Caso Marielle Franco já condenou 14 pessoas e tem processos pendentes
RIO DE JANEIRO, RJ (FOLHAPRESS) - A condenação dos mandantes da morte da vereadora Marielle Franco (PSOL) não encerra todos os processos do caso. Ainda há ações penais em curso para punição de supostos envolvidos no homicídio e na sua ocultação.
No total, 14 pessoas já foram condenadas em processos envolvendo a morte da vereadora, seja no planejamento, na execução ou na obstrução da investigação. O crime, segundo as apurações já concluídas, envolveu ao menos 17 pessoas.
Segundo o STF (Supremo Tribunal Federal) julgou nesta quarta-feira (25), os mandantes do crime foram o ex-deputado Chiquinho Brazão e seu irmão Domingos Brazão, conselheiro do TCE-RJ (Tribunal de Contas do Estado do Rio de Janeiro).
Segundo os ministros da Primeira Turma, eles decidiram matar a vereadora para impedir que ela continuasse a prejudicar os interesses da família em práticas de grilagem de terras. Eles negam a acusação
Os irmãos foram delatados por Ronnie Lessa, o ex-PM que confessou ter matado a vereadora e seu motorista Anderson Gomes e firmou um acordo de colaboração premiada com a PGR (Procuradoria-Geral da República). Ele decidiu auxiliar nas investigações após o ex-PM Élcio de Queiroz, motorista do carro usado na emboscada, também firmar uma delação.
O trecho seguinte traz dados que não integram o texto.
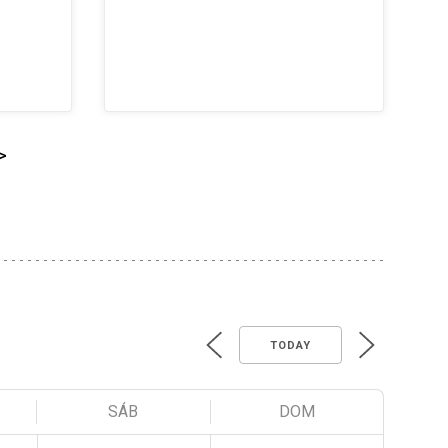
>
TODAY
SÁB
DOM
Os dois foram condenados em 2024 pelo Tribunal do Júri do Rio de Janeiro a 78 e 59 anos de prisão, respectivamente. Eles recorrem para alterar a pena imposta pela Justiça.
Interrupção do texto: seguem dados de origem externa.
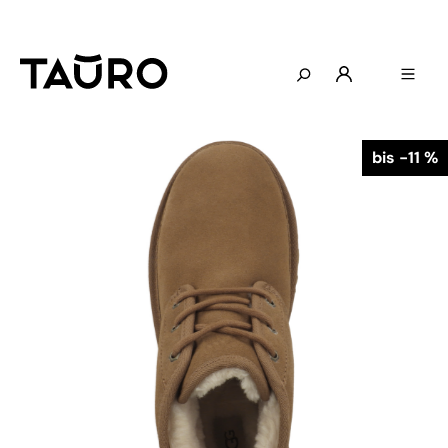
bis -11 %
Lessa disse que foi procurado para cometer o crime pelo PM Edmilson Oliveira, que teria vínculo com os Brazão. Conhecido como Macalé, ele foi morto em 2019 numa "queima de arquivo", segundo avaliou o ministro Alexandre de Moraes, relator do caso. O inquérito sobre o homicídio ainda não foi concluído.
O STF também condenou o delegado Rivaldo Barbosa, chefe de Polícia Civil à época do crime, por interferir na investigação de modo que os reais executores e mandantes não fossem descobertos. Ele nega envolvimento no caso.
O delegado Gininton Lages, responsável pela primeira fase da investigação, e o policial Marco Antonio de Barros Pinto, conhecido como "Marquinho DH", também foram acusados pela PGR há duas semanas de participar do embaraço à apuração. O caso ainda não foi analisado pelo STF. Eles negam as acusações.
Já a delação de Queiroz levou à condenação de Edilson Barbosa dos Santos, o "Orelha", apontado com o responsável pela destruição do veículo usado na emboscada. Ele nega o crime e recorre da sentença.
A Justiça fluminense também já condenou o ex-PM Rodrigo Jorge Ferreira, o Ferreirinha, e a advogada Camila Nogueira, sob acusação de prestar depoimento no inquérito para atrapalhar a elucidação do caso. Os acusados negam o crime e recorrem da decisão.
Outras cinco pessoas foram condenadas por participar do descarte de armas de Lessa no mar logo após o crime. A suspeita de investigadores era de que a submetralhadora MP-5 utilizada na morte de Marielle e Anderson estivesse em meio ao arsenal. O ex-PM afirma que apenas o silenciador utilizado poderia estar no material e diz que a arma usada na emboscada à vereadora foi devolvida a Macalé.
Neste caso foram condenados a mulher do ex-PM, Elaine Lessa, o cunhado dele, Bruno Pereira Figueiredo, o ex-bombeiro Maxwell Simões Correa, o "Suel", José Mantovano e Josinaldo Lucas Freitas. Todos negam o crime.
Suel também responde, com base na delação de Élcio de Queiroz, por participação no planejamento do homicídio de Marielle. A Justiça já pronunciou o ex-bombeiro, levando o caso para o Tribunal do Júri.
Ele nega participação no crime. Em sua delação, Lessa nega que o ex-bombeiro soubesse dos planos de matar Marielle, mas afirma que o carro clonado usado na emboscada foi obtido com Maxwell.